Transcribe each record exactly; skip any picture.
** THE RECORDS follows **
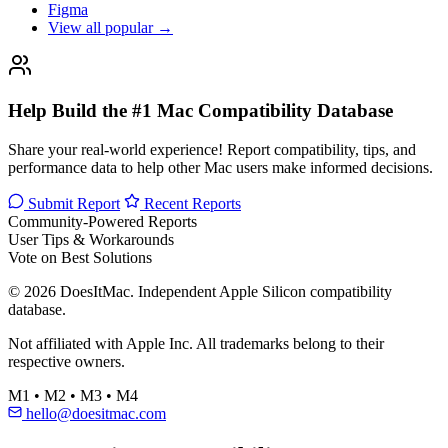
Figma
View all popular →
Help Build the #1 Mac Compatibility Database
Share your real-world experience! Report compatibility, tips, and
performance data to help other Mac users make informed decisions.
Submit Report
Recent Reports
Community-Powered Reports
User Tips & Workarounds
Vote on Best Solutions
© 2026 DoesItMac. Independent Apple Silicon compatibility
database.
Not affiliated with Apple Inc. All trademarks belong to their
respective owners.
M1 • M2 • M3 • M4
hello@doesitmac.com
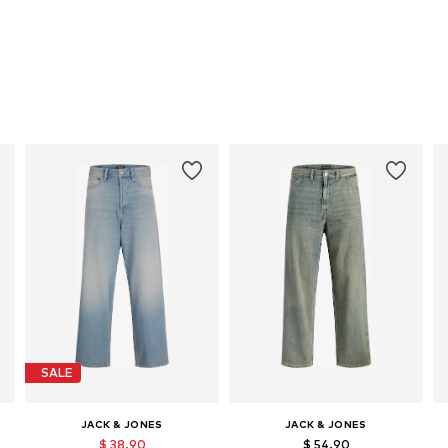
SALE
JACK & JONES
JACK & JONES
$ 38.90
$ 54.90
** End of THE RECORDS **
**OUTPUT**
Figma
View all popular →
Help Build the #1 Mac Compatibility Database
Share your real-world experience! Report compatibility, tips, and
performance data to help other Mac users make informed decisions.
Submit Report
Recent Reports
Community-Powered Reports
User Tips & Workarounds
Vote on Best Solutions
© 2026 DoesItMac. Independent Apple Silicon compatibility
database.
Not affiliated with Apple Inc. All trademarks belong to their
respective owners.
M1 • M2 • M3 • M4
hello@doesitmac.com
SALE
JACK & JONES
JACK & JONES
$ 38.90
$ 54.90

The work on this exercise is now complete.